Local authority planning blasted

15 January 2004: Bad planning by the local authority was blamed for ‘turning residents against eachother and estate against estate’ at a meeting last night organised by the Jigginstown Roads Action Group.

The residents are fighting a proposed link road through their estates as in the current Naas Town Plan, and want a new plan adopted to relieve the pressure on the South West area of Naas which already suffers from high levels of traffic.

The residents want the development of the Ploopluck Bridge as stated in the original planning permission for Caragh Court estate in 1992 to prevent the opening of the Caragh Road area for further development.
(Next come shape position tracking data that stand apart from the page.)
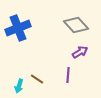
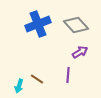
blue cross: moved 20 px right, 4 px up
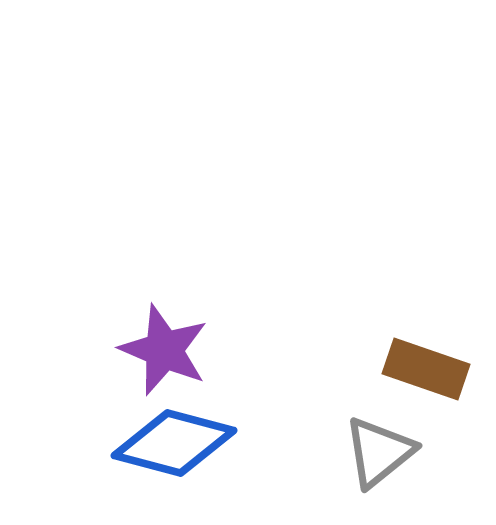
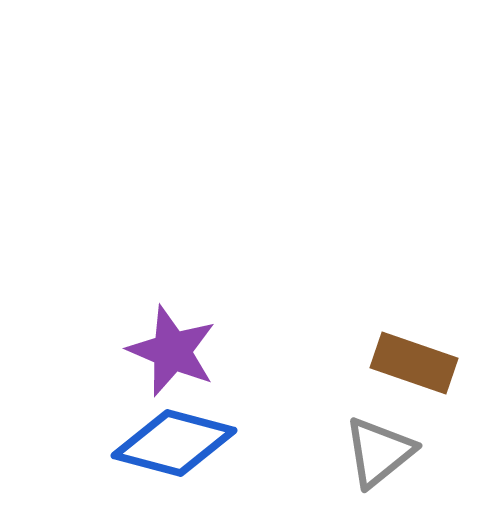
purple star: moved 8 px right, 1 px down
brown rectangle: moved 12 px left, 6 px up
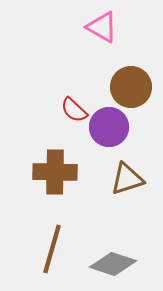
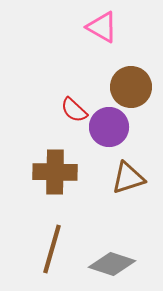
brown triangle: moved 1 px right, 1 px up
gray diamond: moved 1 px left
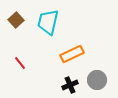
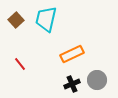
cyan trapezoid: moved 2 px left, 3 px up
red line: moved 1 px down
black cross: moved 2 px right, 1 px up
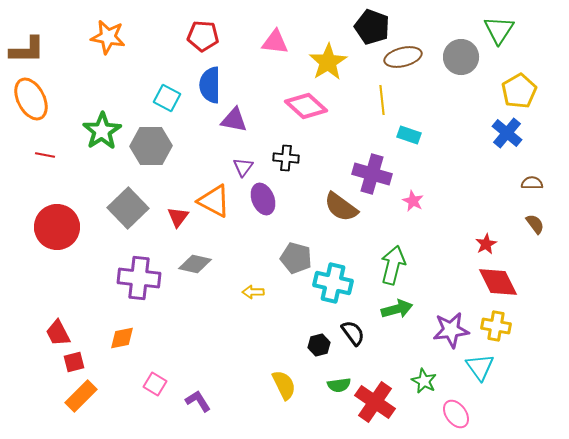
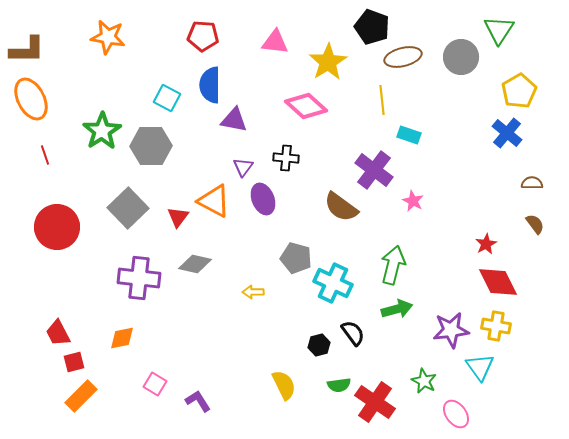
red line at (45, 155): rotated 60 degrees clockwise
purple cross at (372, 174): moved 2 px right, 4 px up; rotated 21 degrees clockwise
cyan cross at (333, 283): rotated 12 degrees clockwise
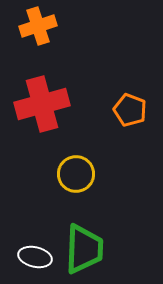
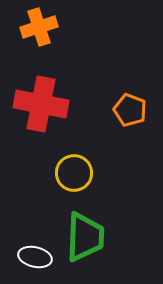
orange cross: moved 1 px right, 1 px down
red cross: moved 1 px left; rotated 26 degrees clockwise
yellow circle: moved 2 px left, 1 px up
green trapezoid: moved 1 px right, 12 px up
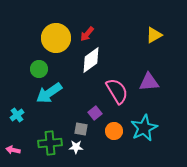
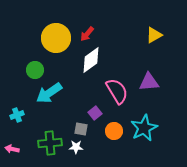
green circle: moved 4 px left, 1 px down
cyan cross: rotated 16 degrees clockwise
pink arrow: moved 1 px left, 1 px up
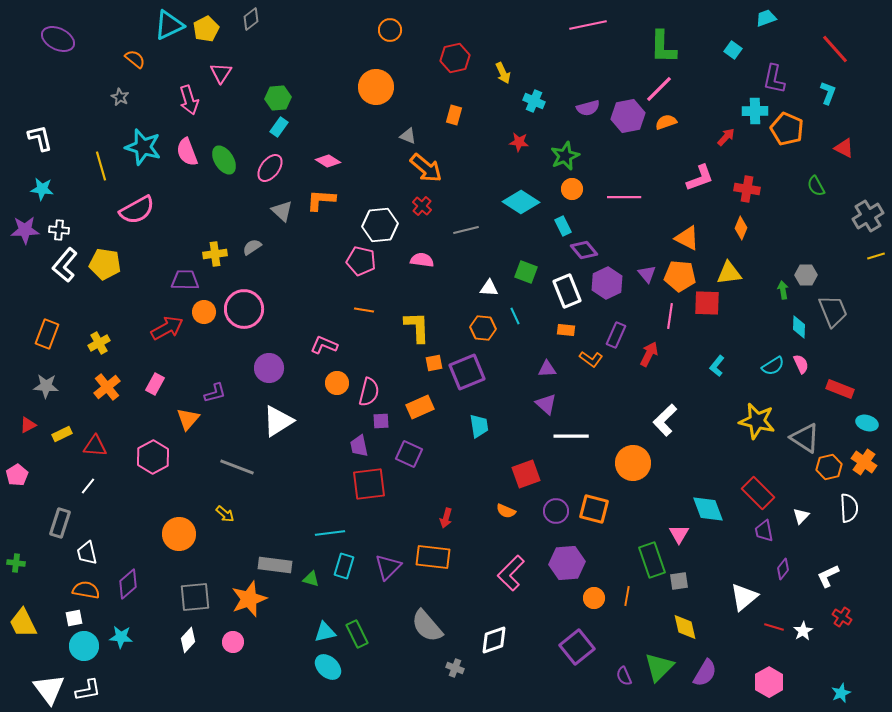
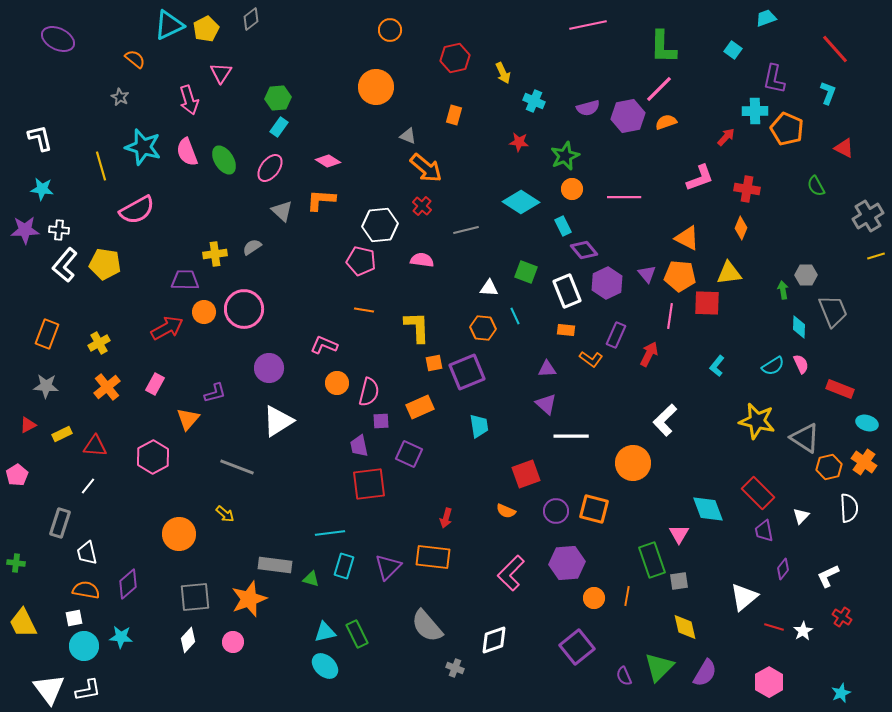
cyan ellipse at (328, 667): moved 3 px left, 1 px up
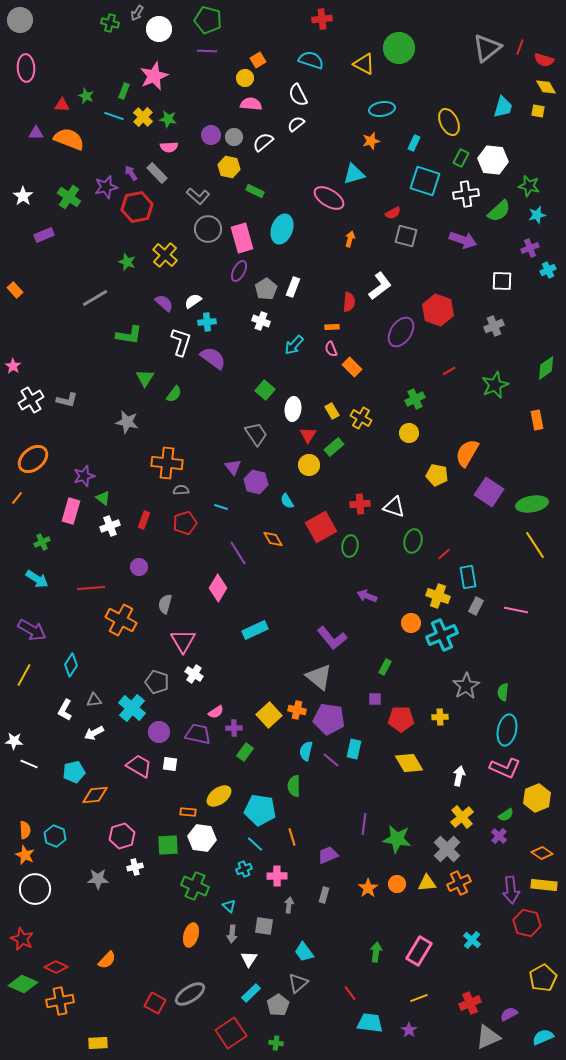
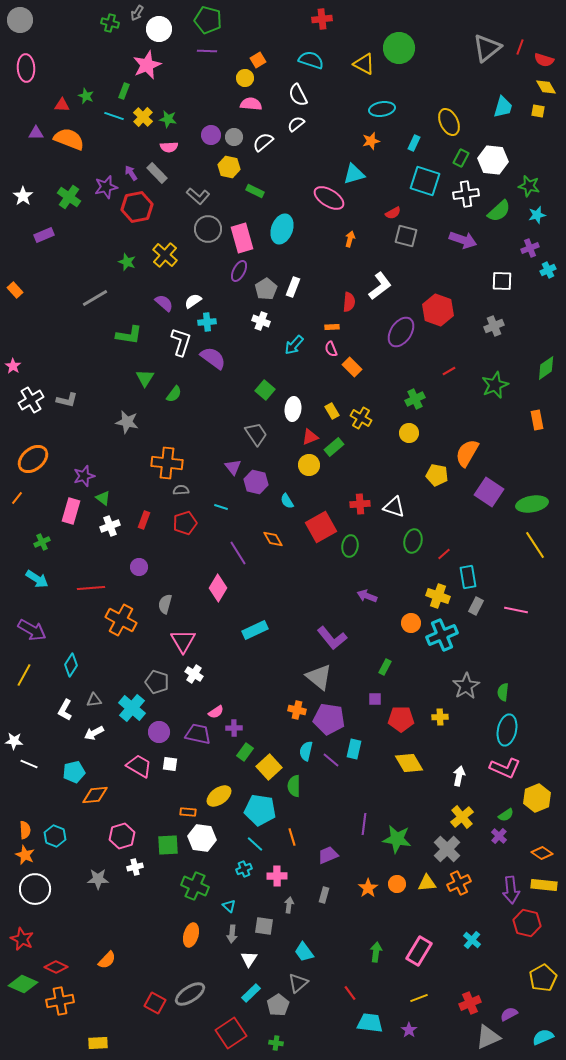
pink star at (154, 76): moved 7 px left, 11 px up
red triangle at (308, 435): moved 2 px right, 2 px down; rotated 36 degrees clockwise
yellow square at (269, 715): moved 52 px down
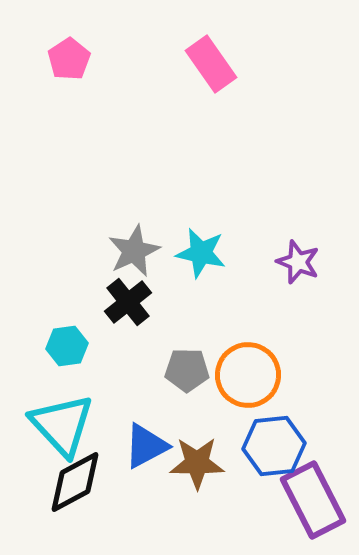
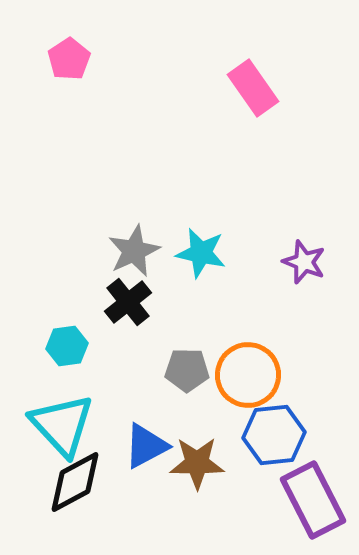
pink rectangle: moved 42 px right, 24 px down
purple star: moved 6 px right
blue hexagon: moved 11 px up
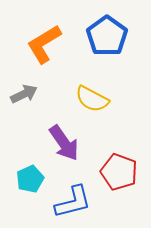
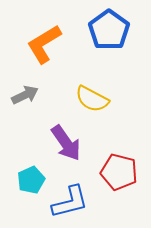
blue pentagon: moved 2 px right, 6 px up
gray arrow: moved 1 px right, 1 px down
purple arrow: moved 2 px right
red pentagon: rotated 6 degrees counterclockwise
cyan pentagon: moved 1 px right, 1 px down
blue L-shape: moved 3 px left
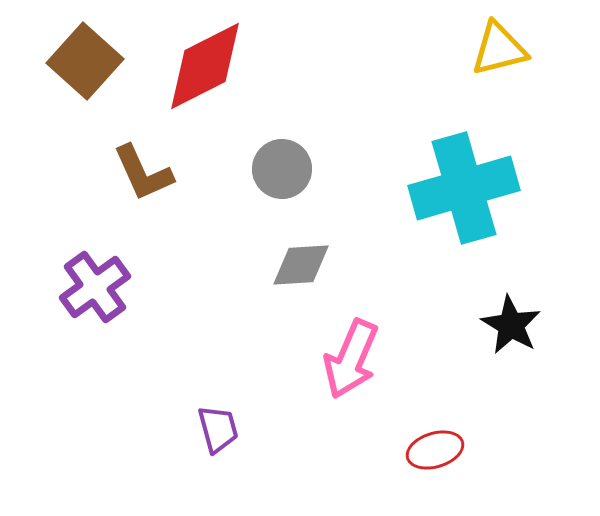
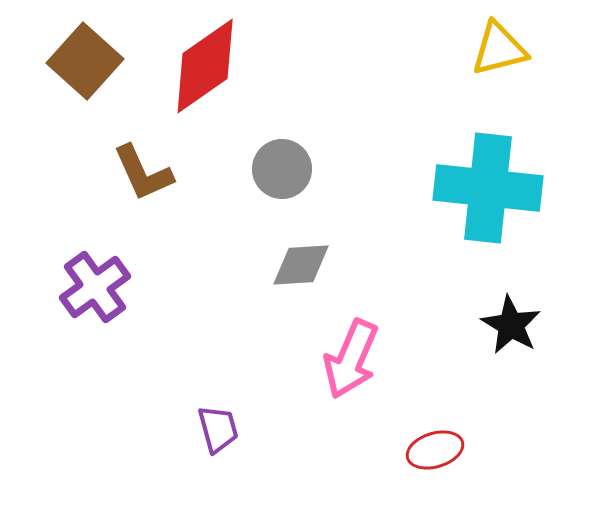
red diamond: rotated 8 degrees counterclockwise
cyan cross: moved 24 px right; rotated 22 degrees clockwise
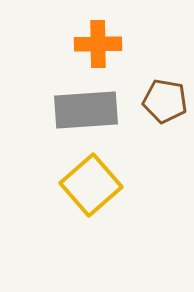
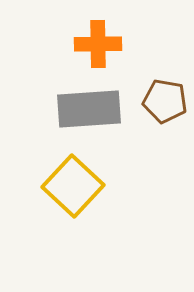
gray rectangle: moved 3 px right, 1 px up
yellow square: moved 18 px left, 1 px down; rotated 6 degrees counterclockwise
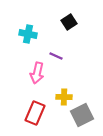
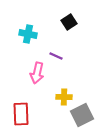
red rectangle: moved 14 px left, 1 px down; rotated 25 degrees counterclockwise
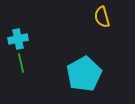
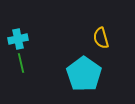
yellow semicircle: moved 1 px left, 21 px down
cyan pentagon: rotated 8 degrees counterclockwise
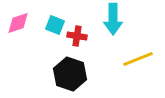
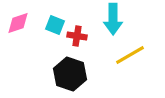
yellow line: moved 8 px left, 4 px up; rotated 8 degrees counterclockwise
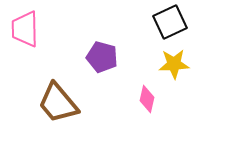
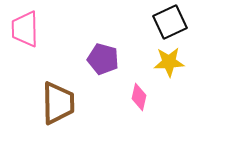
purple pentagon: moved 1 px right, 2 px down
yellow star: moved 5 px left, 2 px up
pink diamond: moved 8 px left, 2 px up
brown trapezoid: rotated 141 degrees counterclockwise
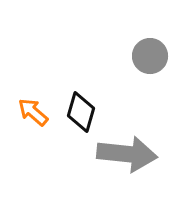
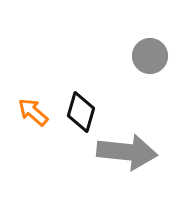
gray arrow: moved 2 px up
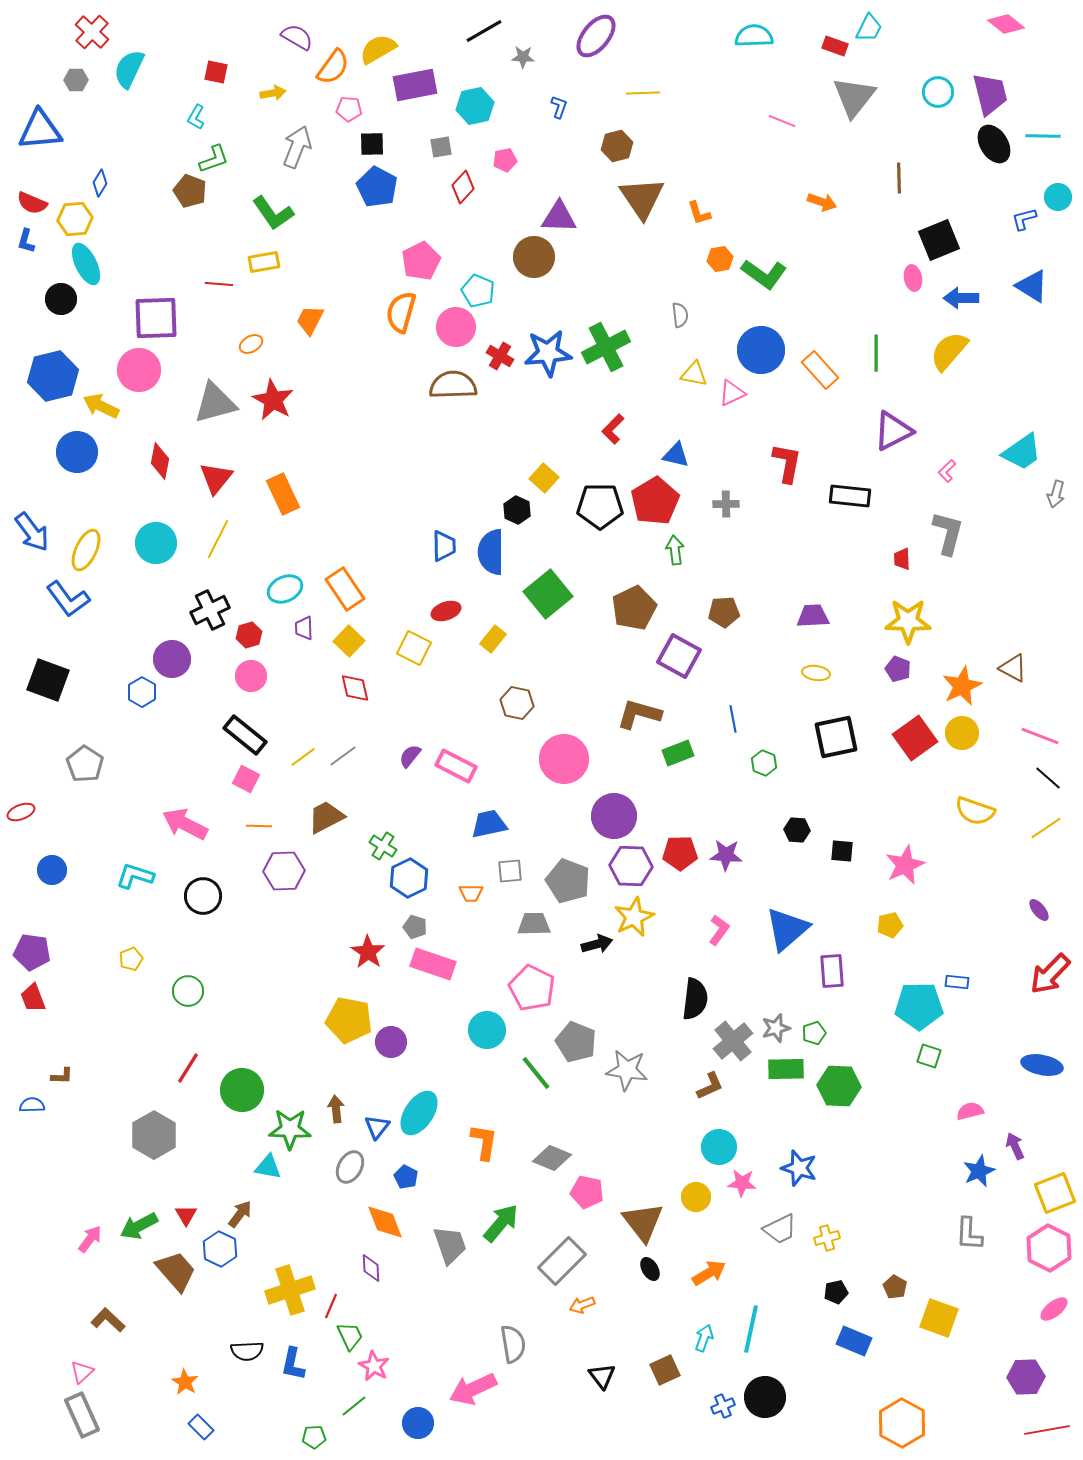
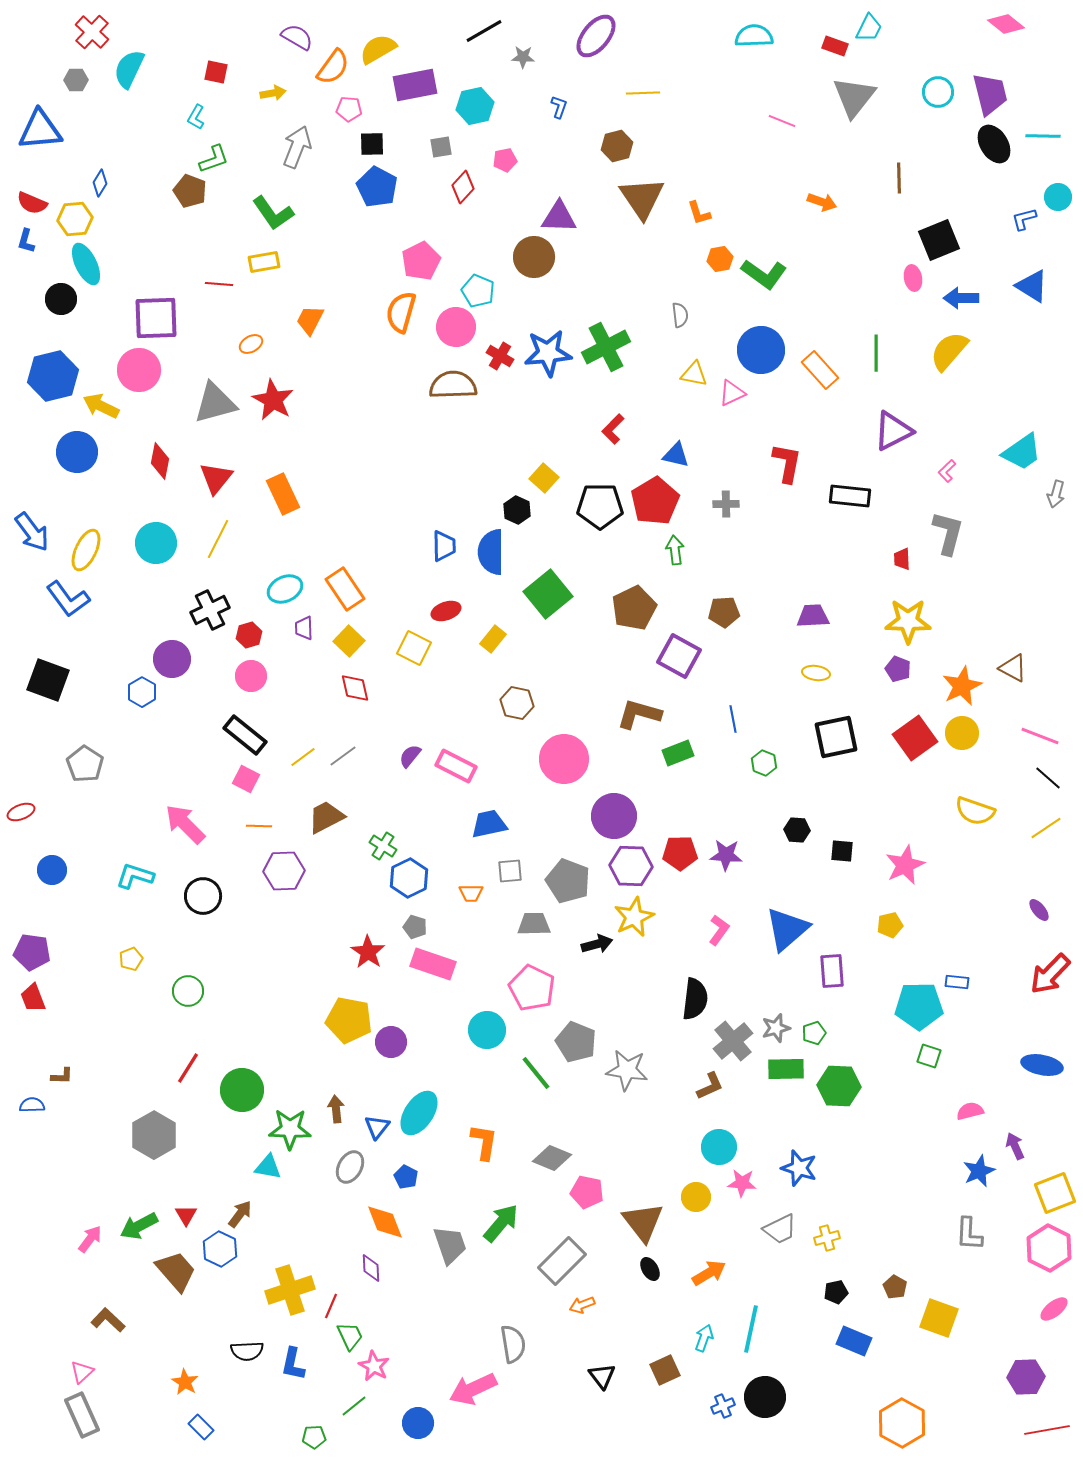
pink arrow at (185, 824): rotated 18 degrees clockwise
They also suggest that the Aldi Road, which will eventually link up with the M7, be used for non local commercial traffic.

The proposed link road through the middle of Jigginstown Park and Jigginstown Green estates has been approved in Naas Town Plans. But both the 1992 and the 1999 Town Plans show the areas designated for amenity use. Yet the Jigginstown Park/Green builder John Connolly was granted planning permission to build in 1994. This fact was not included in the 1999 Naas Town Plan.

As highlighted on KNN, Kildare County Councillors were recently asked to vote on the proposed link road using for reference an out-of-date map relating to the 1999 Town Plan which did not include Jigginstown Green.

Last night JRAG said they were sensitive to the needs of residents in Caragh Court but believe that a road through Jigginstown will not solve the problem for motorists and pedestrians of that area. They claim the road would actually compound matters, leaving the Caragh Road open to more residential and commercial developments which would increase traffic volumes, including heavy vehicles.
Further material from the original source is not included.